MÜZİK İLE MEDİTASYON
Müzik iyi bir bilişsel uyarıcıdır dedik.
- Davranış ve ruh halinin düzenlenmesinde olumlu etkileri olan dinleme yoluyla da, bir enstrüman çalma yoluyla da mutlu hissetmenize etkisi olacaktır.
– Uygulama yoluyla, şarkı söylemek veya bir enstrüman kullanmak, bilişsel mekanizmaları harekete geçirmeyi ve dikkat, konsantrasyon, muhakeme ile dil bakımından optimal düzeyde işleyişi sürdürmeyi mümkün kılar.
Şimdi gelelim müzikle ilgili hepimizin bilerek veya bilmeyerek sık sık yaptığı bir müzik meditasyonuna.
Uzun zaman öncesine ait bir anıyı hatırlayın.
Özellikle hatırlamaya çalıştığınız zaman diliminden tanıdık müziklere ulaşın. Ait olduğunuz jenerasyondaki gençlik döneminize ait müzikler buna yardımcı olabilir. Sonra vücudunuzu dinleyin. Çocuksu bir heyecanla kalbiniz çarpabilir, aklınıza bir anda anılar hem görsel hem duyumsal olarak gelebilir, hatta o zamana ait mekân veya kişilerin kokularını dahi duyumsayabilirsiniz.
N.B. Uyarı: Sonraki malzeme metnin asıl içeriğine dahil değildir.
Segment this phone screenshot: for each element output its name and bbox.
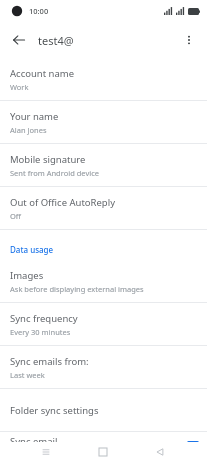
staticText: 10:00 bbox=[29, 6, 49, 16]
button[interactable]: Sync email enabled bbox=[187, 441, 199, 453]
staticText: Last week bbox=[10, 370, 45, 380]
button[interactable]: Folder sync settings bbox=[0, 389, 207, 431]
button[interactable]: Account name bbox=[0, 58, 207, 100]
button[interactable]: Mobile signature bbox=[0, 144, 207, 186]
button[interactable]: Back bbox=[6, 27, 32, 53]
staticText: Mobile signature bbox=[10, 153, 86, 166]
staticText: Data usage bbox=[10, 244, 54, 255]
button[interactable]: Sync frequency bbox=[0, 303, 207, 345]
staticText: test4@ bbox=[38, 33, 74, 48]
staticText: Work bbox=[10, 82, 29, 92]
staticText: Out of Office AutoReply bbox=[10, 196, 115, 209]
staticText: Sync frequency bbox=[10, 312, 78, 325]
staticText: Ask before displaying external images bbox=[10, 284, 144, 294]
staticText: Sync emails from: bbox=[10, 355, 89, 368]
staticText: Folder sync settings bbox=[10, 404, 99, 417]
staticText: Sync email for this account bbox=[10, 450, 105, 460]
staticText: Sent from Android device bbox=[10, 168, 99, 178]
button[interactable]: Recents bbox=[36, 442, 56, 462]
button[interactable]: Sync email bbox=[0, 432, 207, 462]
button[interactable]: Images bbox=[0, 260, 207, 302]
button[interactable]: Out of Office AutoReply bbox=[0, 187, 207, 229]
button[interactable]: Sync emails from: bbox=[0, 346, 207, 388]
button[interactable]: Home bbox=[93, 442, 113, 462]
button[interactable]: Your name bbox=[0, 101, 207, 143]
staticText: Alan Jones bbox=[10, 125, 47, 135]
staticText: Sync email bbox=[10, 435, 58, 448]
staticText: Every 30 minutes bbox=[10, 327, 71, 337]
staticText: Your name bbox=[10, 110, 59, 123]
staticText: Account name bbox=[10, 67, 75, 80]
button[interactable]: Back bbox=[150, 442, 170, 462]
staticText: Off bbox=[10, 211, 22, 221]
button[interactable]: More options bbox=[176, 27, 202, 53]
staticText: Images bbox=[10, 269, 44, 282]
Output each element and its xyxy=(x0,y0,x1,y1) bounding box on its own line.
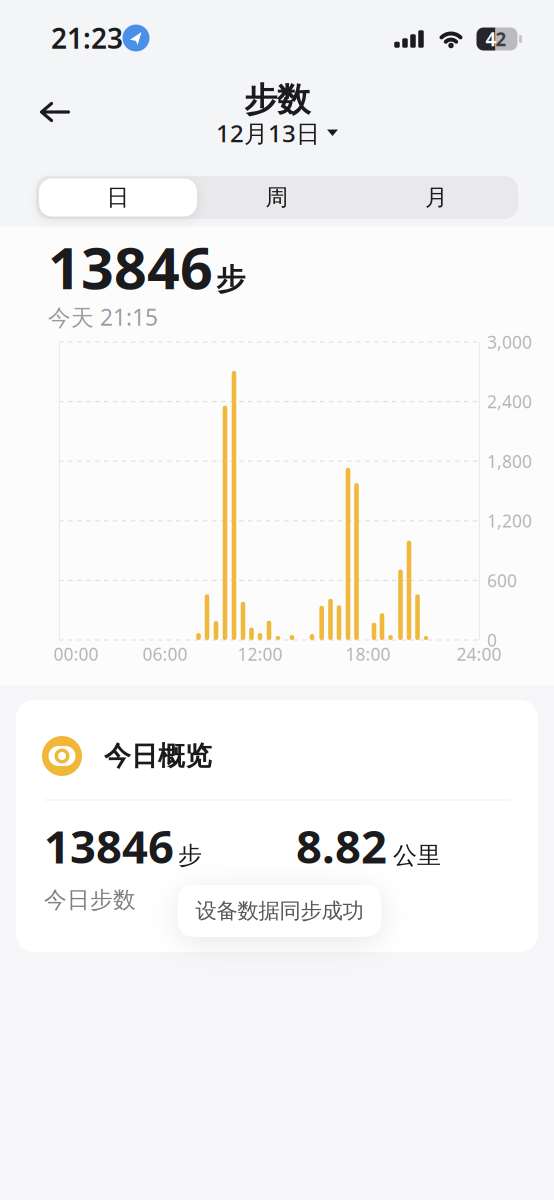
staticText: 步数 xyxy=(244,80,310,120)
staticText: 00:00 xyxy=(54,642,98,666)
staticText: 周 xyxy=(266,184,288,211)
staticText: 21:23 xyxy=(51,19,123,57)
staticText: 2,400 xyxy=(487,390,532,413)
staticText: 600 xyxy=(487,569,517,592)
staticText: 8.82 xyxy=(296,816,387,876)
staticText: 24:00 xyxy=(456,642,502,666)
staticText: 月 xyxy=(425,184,448,211)
staticText: 4 xyxy=(486,27,496,51)
staticText: 3,000 xyxy=(487,330,532,354)
staticText: 日 xyxy=(106,184,130,211)
staticText: 今日概览 xyxy=(104,740,212,772)
staticText: 今天 21:15 xyxy=(48,302,158,332)
staticText: 06:00 xyxy=(142,642,188,666)
staticText: 步 xyxy=(216,262,245,298)
button[interactable]: 月 xyxy=(360,180,513,216)
staticText: 1,200 xyxy=(487,509,532,532)
staticText: 13846 xyxy=(44,816,174,876)
staticText: 设备数据同步成功 xyxy=(196,898,364,924)
button[interactable]: 日 xyxy=(39,178,197,216)
staticText: 1,800 xyxy=(487,450,532,473)
staticText: 13846 xyxy=(48,229,213,305)
staticText: 步 xyxy=(178,841,202,870)
staticText: 12月13日 xyxy=(216,117,320,149)
staticText: 今日步数 xyxy=(44,886,136,914)
staticText: 2 xyxy=(496,27,506,51)
staticText: 18:00 xyxy=(346,642,390,666)
button[interactable]: 周 xyxy=(200,180,354,216)
button[interactable]: 返回 xyxy=(30,92,80,132)
button[interactable]: 12月13日 xyxy=(216,117,338,149)
staticText: 12:00 xyxy=(238,642,282,666)
staticText: 0 xyxy=(487,628,497,652)
staticText: 公里 xyxy=(393,841,441,870)
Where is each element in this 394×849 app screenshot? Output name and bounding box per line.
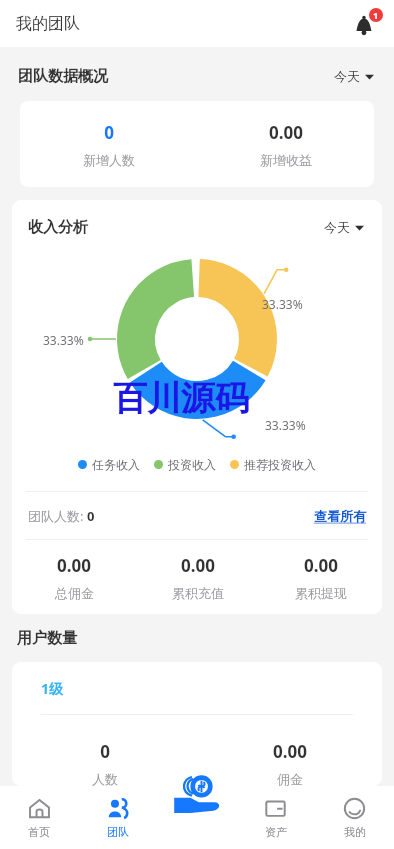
staticText: 0 — [100, 740, 110, 763]
staticText: 收入分析 — [28, 218, 88, 237]
staticText: 0.00 — [269, 121, 303, 144]
staticText: 首页 — [28, 825, 50, 839]
staticText: 推荐投资收入 — [244, 457, 316, 472]
staticText: 查看所有 — [314, 508, 366, 524]
staticText: 0.00 — [181, 554, 215, 577]
button[interactable]: 今天 — [332, 64, 376, 88]
staticText: 我的团队 — [16, 14, 80, 34]
staticText: 33.33% — [43, 332, 84, 348]
staticText: 团队人数: — [28, 507, 87, 525]
button[interactable]: Notifications — [349, 7, 383, 41]
button[interactable]: Earn — [167, 763, 227, 823]
staticText: 累积提现 — [295, 585, 347, 601]
staticText: 任务收入 — [92, 457, 140, 472]
staticText: 团队数据概况 — [18, 67, 108, 86]
staticText: 用户数量 — [17, 629, 77, 648]
staticText: 佣金 — [277, 771, 303, 786]
staticText: 0.00 — [57, 554, 91, 577]
staticText: 33.33% — [265, 417, 306, 433]
button[interactable]: 我的 — [315, 786, 394, 849]
staticText: 我的 — [344, 825, 366, 839]
staticText: 团队 — [107, 825, 129, 839]
staticText: 0 — [104, 121, 114, 144]
button[interactable]: 今天 — [322, 215, 366, 239]
staticText: 0 — [87, 507, 95, 525]
staticText: 今天 — [324, 219, 350, 235]
button[interactable]: 查看所有 — [314, 504, 366, 528]
staticText: 1级 — [41, 679, 64, 698]
staticText: 累积充值 — [172, 585, 224, 601]
staticText: 总佣金 — [55, 585, 94, 601]
staticText: 今天 — [334, 68, 360, 84]
staticText: 1 — [373, 9, 379, 21]
button[interactable]: 首页 — [0, 786, 78, 849]
staticText: 新增收益 — [260, 152, 312, 168]
button[interactable]: 资产 — [236, 786, 315, 849]
staticText: 0.00 — [273, 740, 307, 763]
staticText: 0.00 — [304, 554, 338, 577]
staticText: 百川源码 — [113, 377, 249, 420]
staticText: 投资收入 — [168, 457, 216, 472]
staticText: 33.33% — [262, 296, 303, 312]
button[interactable]: 团队 — [78, 786, 157, 849]
staticText: 新增人数 — [83, 152, 135, 168]
staticText: 人数 — [92, 771, 118, 786]
staticText: 资产 — [265, 825, 287, 839]
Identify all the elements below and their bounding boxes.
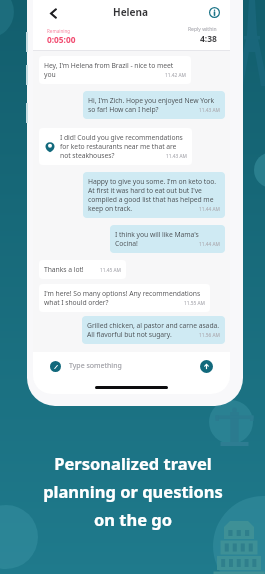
button[interactable]: Attach file	[50, 361, 61, 372]
staticText: 4:38	[200, 33, 217, 45]
staticText: Personalized travel planning or question…	[43, 452, 223, 531]
staticText: 11.43 AM	[199, 107, 220, 114]
button[interactable]: I'm here! So many options! Any recommend…	[39, 284, 210, 312]
staticText: 11.44 AM	[199, 241, 220, 248]
button[interactable]: Grilled chicken, al pastor and carne asa…	[82, 316, 225, 344]
button[interactable]: Back	[44, 4, 62, 22]
staticText: Grilled chicken, al pastor and carne asa…	[87, 321, 220, 339]
staticText: Reply within	[188, 26, 217, 33]
staticText: Hi, I'm Zich. Hope you enjoyed New York …	[88, 96, 220, 114]
staticText: 11.45 AM	[100, 267, 121, 274]
staticText: 11.43 AM	[166, 153, 187, 160]
button[interactable]: Happy to give you some. I'm on keto too.…	[83, 172, 225, 218]
button[interactable]: Send	[200, 360, 213, 373]
staticText: 11.44 AM	[199, 206, 220, 213]
staticText: Hey, I'm Helena from Brazil - nice to me…	[44, 61, 186, 79]
staticText: I did! Could you give recommendations fo…	[60, 133, 187, 160]
staticText: I'm here! So many options! Any recommend…	[44, 289, 205, 307]
staticText: Thanks a lot!	[44, 265, 104, 274]
button[interactable]: Hi, I'm Zich. Hope you enjoyed New York …	[83, 91, 225, 119]
button[interactable]: Hey, I'm Helena from Brazil - nice to me…	[39, 56, 191, 84]
button[interactable]: I did! Could you give recommendations fo…	[39, 128, 192, 165]
staticText: Type something	[69, 361, 122, 371]
staticText: I think you will like Mama's Cocina!	[115, 230, 220, 248]
button[interactable]: I think you will like Mama's Cocina!	[110, 225, 225, 253]
staticText: Happy to give you some. I'm on keto too.…	[88, 177, 220, 213]
staticText: Helena	[113, 5, 149, 19]
staticText: 11.42 AM	[165, 72, 186, 79]
button[interactable]: Info	[206, 4, 222, 20]
staticText: 0:05:00	[47, 34, 76, 45]
staticText: Remaining	[47, 28, 71, 34]
staticText: 11.55 AM	[184, 300, 205, 307]
button[interactable]: Thanks a lot!	[39, 260, 126, 279]
staticText: 11.56 AM	[199, 332, 220, 339]
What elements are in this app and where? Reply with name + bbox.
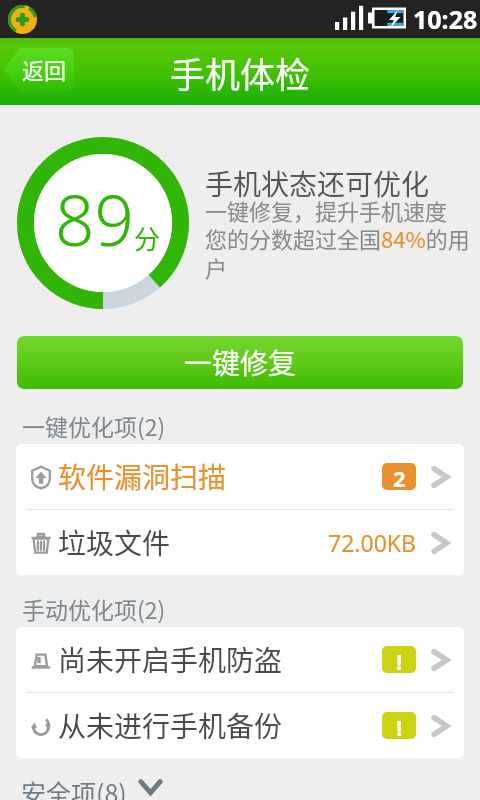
- staticText: 返回: [22, 53, 67, 85]
- staticText: 72.00KB: [328, 527, 416, 558]
- staticText: 手机体检: [170, 47, 311, 98]
- staticText: 从未进行手机备份: [58, 705, 283, 746]
- staticText: !: [396, 712, 403, 739]
- staticText: 一键修复，提升手机速度 您的分数超过全国84%的用户: [205, 194, 478, 284]
- staticText: 10:28: [413, 2, 478, 36]
- button[interactable]: 安全项(8): [21, 774, 480, 800]
- button[interactable]: 返回: [4, 48, 74, 91]
- staticText: 89: [55, 172, 134, 266]
- staticText: 手机状态还可优化: [205, 163, 430, 204]
- staticText: !: [396, 646, 403, 673]
- button[interactable]: 垃圾文件: [16, 510, 464, 575]
- button[interactable]: 尚未开启手机防盗: [16, 627, 464, 692]
- staticText: 一键修复: [184, 342, 297, 383]
- staticText: 一键优化项(2): [22, 409, 166, 442]
- staticText: 2: [393, 463, 406, 490]
- staticText: 安全项(8): [21, 774, 127, 800]
- staticText: 垃圾文件: [58, 522, 171, 563]
- staticText: 分: [134, 219, 161, 257]
- button[interactable]: 软件漏洞扫描: [16, 444, 464, 509]
- staticText: 手动优化项(2): [22, 592, 166, 625]
- staticText: 尚未开启手机防盗: [58, 639, 283, 680]
- button[interactable]: 一键修复: [17, 336, 463, 389]
- button[interactable]: 从未进行手机备份: [16, 693, 464, 758]
- staticText: 软件漏洞扫描: [58, 456, 227, 497]
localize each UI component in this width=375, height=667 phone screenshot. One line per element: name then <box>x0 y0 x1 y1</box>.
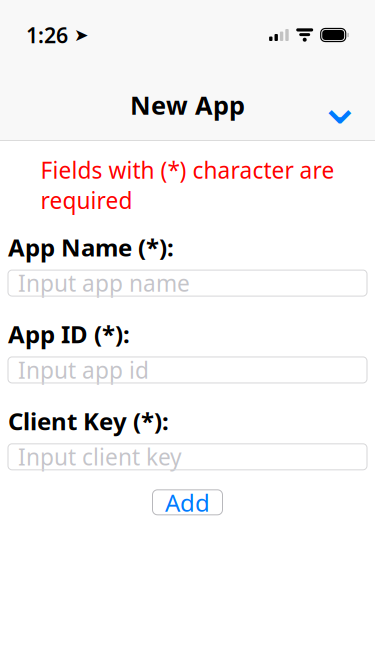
button[interactable]: Input app id <box>8 357 367 383</box>
staticText: Fields with (*) character are required <box>40 155 334 215</box>
button[interactable]: Collapse <box>313 81 367 129</box>
staticText: Input app id <box>18 355 149 385</box>
staticText: Input client key <box>18 442 182 472</box>
button[interactable]: Input client key <box>8 444 367 470</box>
staticText: Input app name <box>18 268 190 298</box>
staticText: App ID (*): <box>8 318 130 350</box>
staticText: Add <box>165 486 210 518</box>
button[interactable]: Input app name <box>8 270 367 296</box>
staticText: ⌄ <box>318 75 362 135</box>
staticText: Client Key (*): <box>8 405 169 437</box>
staticText: New App <box>130 88 245 122</box>
button[interactable]: Add <box>152 490 222 515</box>
staticText: 1:26 <box>26 21 68 49</box>
staticText: ➤ <box>68 25 89 45</box>
staticText: App Name (*): <box>8 231 174 263</box>
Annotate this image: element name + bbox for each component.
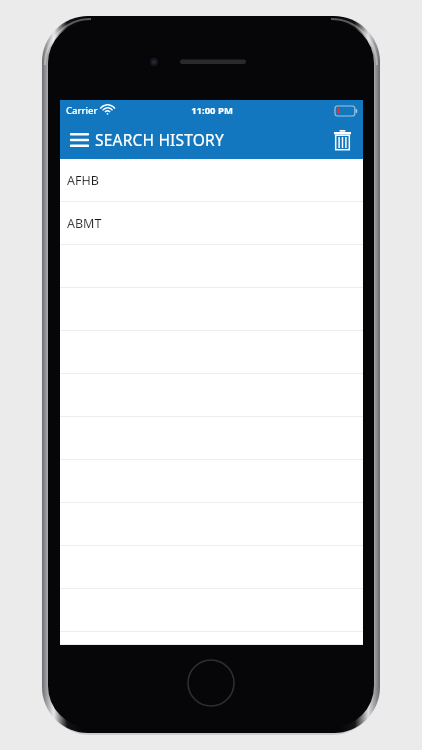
button[interactable]: AFHB: [60, 159, 363, 202]
staticText: 11:00 PM: [191, 104, 233, 117]
staticText: ABMT: [67, 215, 102, 232]
button[interactable]: Menu: [64, 125, 94, 155]
staticText: SEARCH HISTORY: [95, 129, 224, 150]
staticText: Carrier: [66, 104, 98, 117]
button[interactable]: ABMT: [60, 202, 363, 245]
button[interactable]: Delete history: [326, 124, 358, 156]
button[interactable]: [60, 632, 363, 645]
staticText: AFHB: [67, 172, 99, 189]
Oradaki sizi en mutlu eden an’a odaklanın ve orada kalın. Burnunuzdan derin nefesler alın ve verin. Gözlerinizi kapatarak o an’ın keyfini sürün. Müzik sona erip tekrar gözlerinizi açtığınızda, o en mutlu an’ı yine yaşamış kadar mutlu ve huzurlu olarak şimdiki zamana ‘merhaba’ diyeceksiniz. Şifa olsun! Sevgiyle.
SON BİR NOT
Bu yazı içeriğinde yer alan herhangi bir bilgi tanı ya da tedavi amacı taşımamaktadır. Verilen bilgiler hiçbir şekilde tanı ve tedavi amaçlı kullanılmamalıdır. Her türlü hastalık ve diğer tedavi gerektiren sorunlarınız için lütfen doktorunuza danışınız.